[Stored data entries]
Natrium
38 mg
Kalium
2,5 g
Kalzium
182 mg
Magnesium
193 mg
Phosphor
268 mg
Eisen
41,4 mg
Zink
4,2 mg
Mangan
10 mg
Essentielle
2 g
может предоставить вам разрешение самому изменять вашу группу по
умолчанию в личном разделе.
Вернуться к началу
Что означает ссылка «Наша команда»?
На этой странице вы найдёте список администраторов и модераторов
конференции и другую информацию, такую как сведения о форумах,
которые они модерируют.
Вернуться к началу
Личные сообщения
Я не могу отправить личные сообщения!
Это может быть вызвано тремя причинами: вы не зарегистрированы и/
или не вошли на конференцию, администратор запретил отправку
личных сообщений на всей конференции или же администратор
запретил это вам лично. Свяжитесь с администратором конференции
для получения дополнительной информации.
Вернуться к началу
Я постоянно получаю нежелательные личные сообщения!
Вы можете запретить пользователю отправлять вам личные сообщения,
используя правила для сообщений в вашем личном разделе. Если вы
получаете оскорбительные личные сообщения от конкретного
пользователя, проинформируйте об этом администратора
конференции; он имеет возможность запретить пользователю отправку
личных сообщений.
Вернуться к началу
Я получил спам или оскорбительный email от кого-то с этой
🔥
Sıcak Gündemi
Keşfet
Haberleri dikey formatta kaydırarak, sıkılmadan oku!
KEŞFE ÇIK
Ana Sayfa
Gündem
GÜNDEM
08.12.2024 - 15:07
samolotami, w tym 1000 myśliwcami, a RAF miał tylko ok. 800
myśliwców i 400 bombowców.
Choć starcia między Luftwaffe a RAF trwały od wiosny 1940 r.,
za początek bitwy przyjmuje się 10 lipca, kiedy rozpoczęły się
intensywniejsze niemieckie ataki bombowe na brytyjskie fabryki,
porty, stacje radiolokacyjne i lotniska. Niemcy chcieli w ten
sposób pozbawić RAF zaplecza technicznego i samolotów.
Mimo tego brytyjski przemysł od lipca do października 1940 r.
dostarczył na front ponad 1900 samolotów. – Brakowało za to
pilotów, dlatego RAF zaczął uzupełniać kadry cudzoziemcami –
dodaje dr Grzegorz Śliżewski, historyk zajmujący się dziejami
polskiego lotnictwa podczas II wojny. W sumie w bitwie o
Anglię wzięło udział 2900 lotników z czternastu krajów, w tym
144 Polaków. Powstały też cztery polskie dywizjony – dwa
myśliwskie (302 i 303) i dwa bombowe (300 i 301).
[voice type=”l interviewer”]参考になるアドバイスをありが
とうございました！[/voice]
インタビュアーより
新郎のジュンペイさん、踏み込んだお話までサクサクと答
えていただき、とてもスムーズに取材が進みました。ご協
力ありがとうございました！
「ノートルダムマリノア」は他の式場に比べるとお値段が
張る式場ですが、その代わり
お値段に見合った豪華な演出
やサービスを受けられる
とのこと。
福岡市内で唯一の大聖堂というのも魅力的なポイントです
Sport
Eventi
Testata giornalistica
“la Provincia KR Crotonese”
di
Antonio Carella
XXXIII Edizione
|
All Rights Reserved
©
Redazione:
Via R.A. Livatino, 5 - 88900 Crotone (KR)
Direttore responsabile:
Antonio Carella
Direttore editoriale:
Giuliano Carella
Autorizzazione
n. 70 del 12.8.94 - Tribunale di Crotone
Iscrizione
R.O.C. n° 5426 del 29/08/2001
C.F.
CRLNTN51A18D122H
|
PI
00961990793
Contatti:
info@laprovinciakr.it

● WHAT THE TASK REQUIRES: In the entries above, find each line with the word "отправку" and copy it.

● RESULT OF THIS EXERCISE:
или не вошли на конференцию, администратор запретил отправку
конференции; он имеет возможность запретить пользователю отправку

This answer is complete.